Published online by Cambridge University Press: 04 August 2020
History of Globalization
Tolls, Tariffs and the Mercantilist State System
Winham (1992: 10) is surely wrong when he says ‘regulation and taxing of trade are almost as old as trade itself. Cuneiform tablets found at Tell el-Amarna certainly show that a commercial treaty between the kings of Egypt and Babylon involved duties on imports; Kautilya's Arthasastra, a manual of Indian statecraft written at least two millennia ago, contains a tariff schedule (Winham 1992: 14-16); Carthage had a trade treaty with Rome in 509 BC (the first extant document from Rome (Mann 1986: 251) and is believed to have had earlier treaties with the Etruscans (Law 1990: 124). Yet the movement of obsidian used in blades indicates trading from boats around the Mediterranean by 7000 BC (Curtin 1984: 71) and we assume from ethnographic work among pre-urban civilizations in places such as Africa that rich trading relationships go back millennia before tariff schedules were conceived.
As we saw in Chapter 7, the spread of the Law Merchant in the Middle Ages, modelled by diasporas of Venetian, Genoan, Jewish and other merchants across Europe and the Levant and into Asia, was critical to the growth in trade between cities. Bills of exchange, sale of goods rules and dispute resolution practices, along with standard forms of contract and ways of interpreting them in a partially globalized form, were taken from the Lex Mercatoria into national laws as states progressively nationalized law from the twelfth century. Unlike other areas of law, therefore, those derived from the Lex Mercatoria started existence as national laws in a partially harmonized shape.
The most important feature of the history of the past millennium, compared with previous millennia, has been the rise of the nation-state. One reason this form of human organization globalized from Western European origins is that the parts of the world that formed nation-states earliest flourished and dominated regions where the nation-state rose later.

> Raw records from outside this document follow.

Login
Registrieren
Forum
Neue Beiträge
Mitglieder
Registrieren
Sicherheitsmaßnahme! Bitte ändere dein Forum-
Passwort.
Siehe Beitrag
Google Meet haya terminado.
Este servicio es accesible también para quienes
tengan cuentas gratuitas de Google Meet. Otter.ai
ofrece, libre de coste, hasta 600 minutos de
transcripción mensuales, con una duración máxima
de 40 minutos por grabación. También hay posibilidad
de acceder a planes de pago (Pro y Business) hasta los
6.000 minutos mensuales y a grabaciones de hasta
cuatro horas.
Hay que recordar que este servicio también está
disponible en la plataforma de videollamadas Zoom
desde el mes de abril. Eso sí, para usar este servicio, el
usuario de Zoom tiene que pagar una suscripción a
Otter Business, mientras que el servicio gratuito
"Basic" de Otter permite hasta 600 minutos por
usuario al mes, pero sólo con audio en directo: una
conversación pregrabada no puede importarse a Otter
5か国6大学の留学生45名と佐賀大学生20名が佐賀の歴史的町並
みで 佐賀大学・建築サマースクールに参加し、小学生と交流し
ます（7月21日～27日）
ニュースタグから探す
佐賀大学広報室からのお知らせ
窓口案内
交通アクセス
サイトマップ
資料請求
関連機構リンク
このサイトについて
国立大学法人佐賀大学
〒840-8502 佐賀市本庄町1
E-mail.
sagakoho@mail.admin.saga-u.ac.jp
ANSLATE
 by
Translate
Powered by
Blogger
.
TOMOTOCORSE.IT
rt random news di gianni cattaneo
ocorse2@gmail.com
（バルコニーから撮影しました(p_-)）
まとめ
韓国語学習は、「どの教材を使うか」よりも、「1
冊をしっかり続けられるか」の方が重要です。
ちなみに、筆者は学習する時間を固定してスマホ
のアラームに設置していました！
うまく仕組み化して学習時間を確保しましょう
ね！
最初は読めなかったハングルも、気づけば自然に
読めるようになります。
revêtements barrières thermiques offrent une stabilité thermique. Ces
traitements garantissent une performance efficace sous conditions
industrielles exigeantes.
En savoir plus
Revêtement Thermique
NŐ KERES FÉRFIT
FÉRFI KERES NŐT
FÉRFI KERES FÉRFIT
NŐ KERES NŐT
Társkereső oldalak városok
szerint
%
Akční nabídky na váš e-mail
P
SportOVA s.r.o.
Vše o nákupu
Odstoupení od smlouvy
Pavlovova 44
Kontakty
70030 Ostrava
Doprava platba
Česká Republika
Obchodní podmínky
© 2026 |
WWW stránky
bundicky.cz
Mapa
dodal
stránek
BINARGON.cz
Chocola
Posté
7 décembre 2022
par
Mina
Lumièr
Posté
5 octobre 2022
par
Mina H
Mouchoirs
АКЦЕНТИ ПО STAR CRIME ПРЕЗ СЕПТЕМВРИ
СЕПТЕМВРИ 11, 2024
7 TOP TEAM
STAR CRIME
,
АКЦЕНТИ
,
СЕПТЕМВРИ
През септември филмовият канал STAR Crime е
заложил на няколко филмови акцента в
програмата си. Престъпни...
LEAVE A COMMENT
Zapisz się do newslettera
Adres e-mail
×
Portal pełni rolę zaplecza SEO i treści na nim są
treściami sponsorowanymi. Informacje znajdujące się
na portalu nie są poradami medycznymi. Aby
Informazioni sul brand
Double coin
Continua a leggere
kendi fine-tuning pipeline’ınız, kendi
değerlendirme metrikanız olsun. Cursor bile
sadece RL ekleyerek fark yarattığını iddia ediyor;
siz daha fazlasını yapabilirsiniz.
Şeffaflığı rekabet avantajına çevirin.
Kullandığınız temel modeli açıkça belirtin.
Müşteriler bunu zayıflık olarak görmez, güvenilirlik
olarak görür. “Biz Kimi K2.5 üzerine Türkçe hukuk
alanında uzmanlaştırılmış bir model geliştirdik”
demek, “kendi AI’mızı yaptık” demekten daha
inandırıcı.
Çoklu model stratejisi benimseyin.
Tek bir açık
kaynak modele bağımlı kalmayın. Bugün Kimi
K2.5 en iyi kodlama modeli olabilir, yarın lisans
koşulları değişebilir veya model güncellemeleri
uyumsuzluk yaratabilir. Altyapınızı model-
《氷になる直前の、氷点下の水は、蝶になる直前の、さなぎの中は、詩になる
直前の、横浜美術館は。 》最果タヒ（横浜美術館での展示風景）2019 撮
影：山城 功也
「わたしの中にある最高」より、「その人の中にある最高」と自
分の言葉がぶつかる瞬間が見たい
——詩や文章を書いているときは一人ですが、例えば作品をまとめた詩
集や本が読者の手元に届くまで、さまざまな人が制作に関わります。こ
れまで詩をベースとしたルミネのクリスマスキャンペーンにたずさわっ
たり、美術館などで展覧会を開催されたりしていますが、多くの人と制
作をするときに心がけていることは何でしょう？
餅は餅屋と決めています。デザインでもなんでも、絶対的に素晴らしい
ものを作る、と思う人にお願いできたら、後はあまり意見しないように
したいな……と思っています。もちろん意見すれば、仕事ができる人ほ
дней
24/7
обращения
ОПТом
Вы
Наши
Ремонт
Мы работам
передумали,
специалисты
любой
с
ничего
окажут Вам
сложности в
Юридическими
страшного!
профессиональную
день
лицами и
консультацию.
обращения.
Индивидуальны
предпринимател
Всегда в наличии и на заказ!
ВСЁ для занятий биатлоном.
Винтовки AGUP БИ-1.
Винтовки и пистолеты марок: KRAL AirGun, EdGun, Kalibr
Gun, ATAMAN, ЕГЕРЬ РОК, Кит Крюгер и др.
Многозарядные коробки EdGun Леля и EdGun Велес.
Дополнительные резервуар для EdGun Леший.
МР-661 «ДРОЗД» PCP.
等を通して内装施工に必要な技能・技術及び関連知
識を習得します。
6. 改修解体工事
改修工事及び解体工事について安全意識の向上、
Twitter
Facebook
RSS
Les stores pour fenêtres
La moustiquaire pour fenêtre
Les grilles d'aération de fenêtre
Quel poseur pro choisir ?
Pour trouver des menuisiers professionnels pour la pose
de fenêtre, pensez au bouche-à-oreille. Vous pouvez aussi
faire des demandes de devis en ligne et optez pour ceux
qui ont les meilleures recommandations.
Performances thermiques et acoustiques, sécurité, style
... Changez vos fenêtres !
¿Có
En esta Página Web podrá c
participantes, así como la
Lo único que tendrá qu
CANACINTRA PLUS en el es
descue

A major reason why the early nation-states flourished is that they created pacified spaces where trade could flow more freely. It became more possible to travel with goods from one town to another without fear of robbers. Equally importantly, tolls and entry restrictions on the flow of goods between cities were progressively dismantled. Technical standards became more standardized, avoiding many technical barriers to free intranational trade.